Let $E = \cup_{n=1}^\infty E_n$, where the $E_n$ can be taken, without loss of generality, to be pairwise disjoint and $\mu E_n < \infty $. Then by Theorem 2.14, $\mu E_n = \sup \{ \mu K | K \subset E_n, K \text{compact} \}$.
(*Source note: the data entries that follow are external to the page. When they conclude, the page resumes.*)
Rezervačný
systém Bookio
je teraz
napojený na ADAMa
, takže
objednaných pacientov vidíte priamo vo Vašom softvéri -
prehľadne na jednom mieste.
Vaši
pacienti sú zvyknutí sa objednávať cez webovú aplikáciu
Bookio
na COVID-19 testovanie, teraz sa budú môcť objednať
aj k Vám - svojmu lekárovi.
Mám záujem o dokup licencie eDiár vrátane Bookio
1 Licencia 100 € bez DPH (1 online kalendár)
Let $\epsilon> 0$ and choose $K_n \subset E_n$ compact so that $\mu E_n \leq \mu K_n + \frac{\epsilon}{2\cdot 2^n}$. Then we have $\mu E = \sum_{n=1}^\infty \mu E_n \leq \sum_{n=1}^\infty \mu K_n+ \frac{\epsilon}{2}$. (Note that since $K_n \subset E_n$, we have $ \sum_{n=1}^\infty \mu K_n \leq \mu E$.)
Suppose $\sum_{n=1}^\infty \mu K_n = \infty$. Then let $C_N = \cup_{n=1}^N K_n \subset E$. $C_N$ is compact, $\mu C_n = \sum_{n=1}^N K_n$, and $\mu C_N \to \infty$ which gives $\mu E = \sup \{ \mu K | K \subset E, K \text{compact} \}$.
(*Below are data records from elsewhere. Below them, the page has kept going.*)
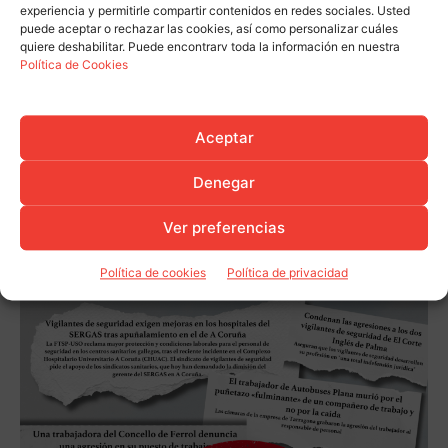
experiencia y permitirle compartir contenidos en redes sociales. Usted
puede aceptar o rechazar las cookies, así como personalizar cuáles
quiere deshabilitar. Puede encontrarv toda la información en nuestra
Política de Cookies
Aceptar
Denegar
Ver preferencias
Política de cookies
Política de privacidad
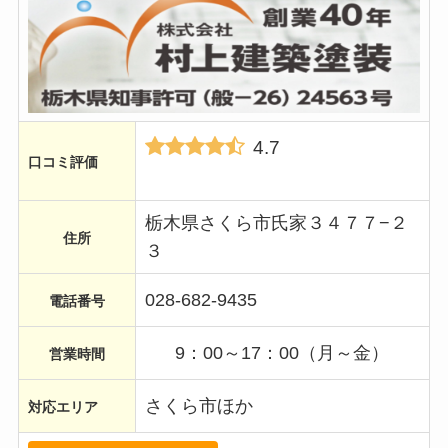
4.7
口コミ評価
栃木県さくら市氏家３４７７−２
住所
３
028-682-9435
電話番号
9：00～17：00（月～金）
営業時間
さくら市ほか
対応エリア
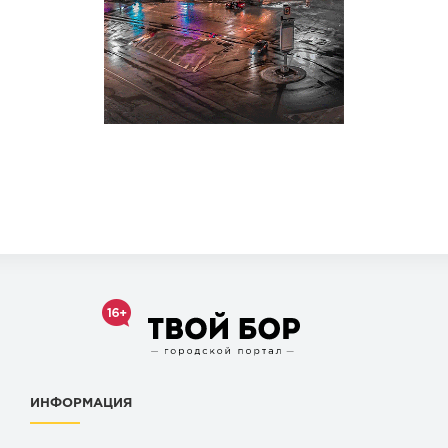
ИНФОРМАЦИЯ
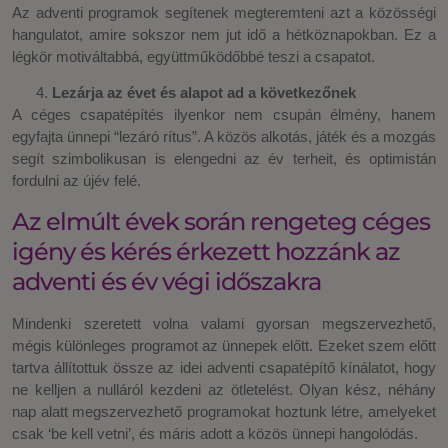
Az adventi programok segítenek megteremteni azt a közösségi
hangulatot, amire sokszor nem jut idő a hétköznapokban. Ez a
légkör motiváltabbá, együttműködőbbé teszi a csapatot.
Lezárja az évet és alapot ad a következőnek
A céges csapatépítés ilyenkor nem csupán élmény, hanem
egyfajta ünnepi “lezáró rítus”. A közös alkotás, játék és a mozgás
segít szimbolikusan is elengedni az év terheit, és optimistán
fordulni az újév felé.
Az elmúlt évek során rengeteg céges
igény és kérés érkezett hozzánk az
adventi és év végi időszakra
Mindenki szeretett volna valami gyorsan megszervezhető,
mégis különleges programot az ünnepek előtt. Ezeket szem előtt
tartva állítottuk össze az idei adventi csapatépítő kínálatot, hogy
ne kelljen a nulláról kezdeni az ötletelést. Olyan kész, néhány
nap alatt megszervezhető programokat hoztunk létre, amelyeket
csak ‘be kell vetni’, és máris adott a közös ünnepi hangolódás.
If $\sum_{n=1}^\infty \mu K_n < \infty$, we have $\sum_{n=1}^N \mu K_n \to \sum_{n=1}^\infty \mu K_n$, we can choose $N$ sufficiently large so that $\mu E \leq \sum_{n=1}^N \mu K_n+ \epsilon$. As above, let $C_N = \cup_{n=1}^N K_n \subset E$. Then $\mu E \leq \mu C_N + \epsilon$. Again, this gives $\mu E = \sup \{ \mu K | K \subset E, K \text{compact} \}$.